Pre-commit hook for mirroring Word (docx) files into plain text files (using Pandoc).
This pre-commit hook provides a solution for organizations that manage Word (.docx) documents with Git and GitHub. With this hook, whenever a Word document is committed or updated in a Git repository, a plain text version is also created. You can use this plain-text mirror to facilitate GitHub Pull Request reviews.

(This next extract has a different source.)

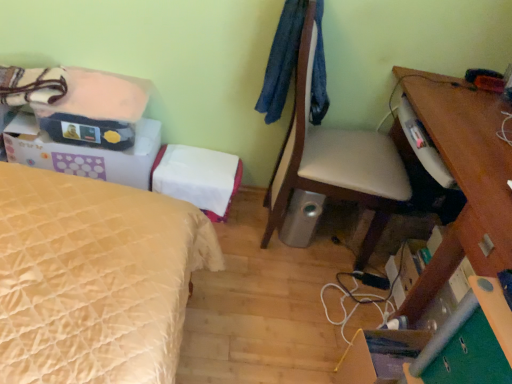 Identify the location of free region on the left part of silver metallic speaker at lower center. Image resolution: width=512 pixels, height=384 pixels. (248, 224). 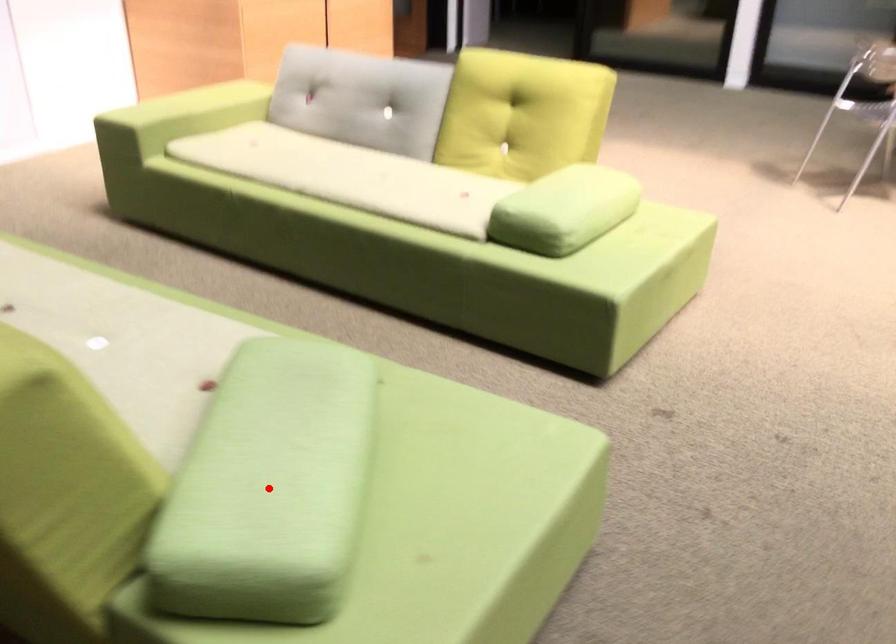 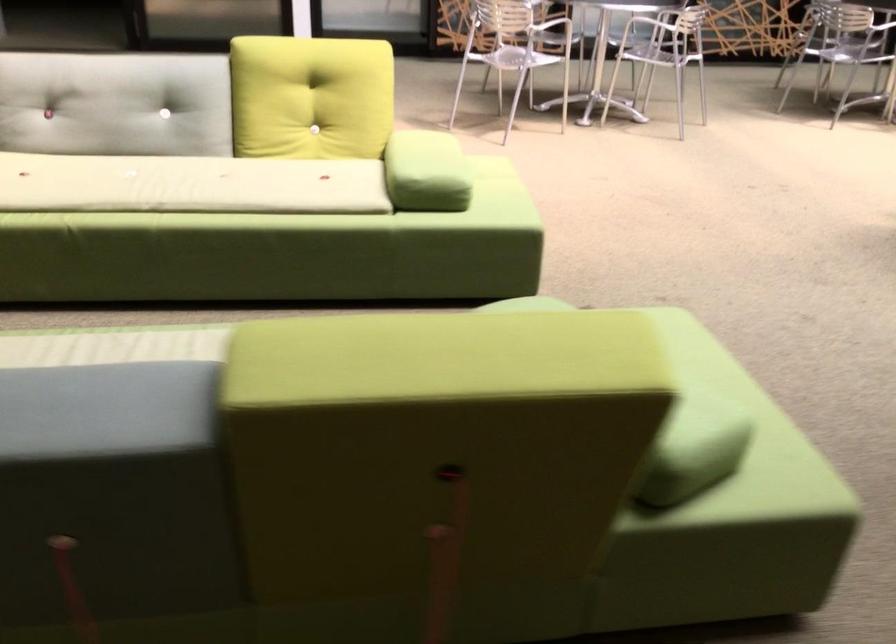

At the root of your document's Git repository, add a file named .pre-commit-config.yaml with the following contents:
repos:
- repo: https://github.com/jsickcodes/pre-commit-docx-plain
rev: 0.3.0
hooks:
- id: docxplain
Next, you'll need to install pre-commit (if you haven't already):
pip install -U pre-commit
Initialize the pre-commit hooks in the repository itself:
pre-commit install
If the repository has an existing Word document, it is a good idea to create the mirrored plain text file now:
pre-commit run --all-files
Commit the plain text (.txt) file that is generated.
If you are contributing to a repository using pre-commit-docx-plain, you will also need to install pre-commit itself and install the pre-commit hooks in your local clone of the repository:
pre-commit install -U pre-commit pre-commit install
Now, when you update and commit changes to the Word file in your repository, pre-commit will run the pre-commit-docx-plain hook and generate a new or updated mirror of the file in plain text.
Use git add to stage the plain text file and try your git commit again.
On this second try, the plain text mirror file should be in sync with the Word file, and the commit can go ahead.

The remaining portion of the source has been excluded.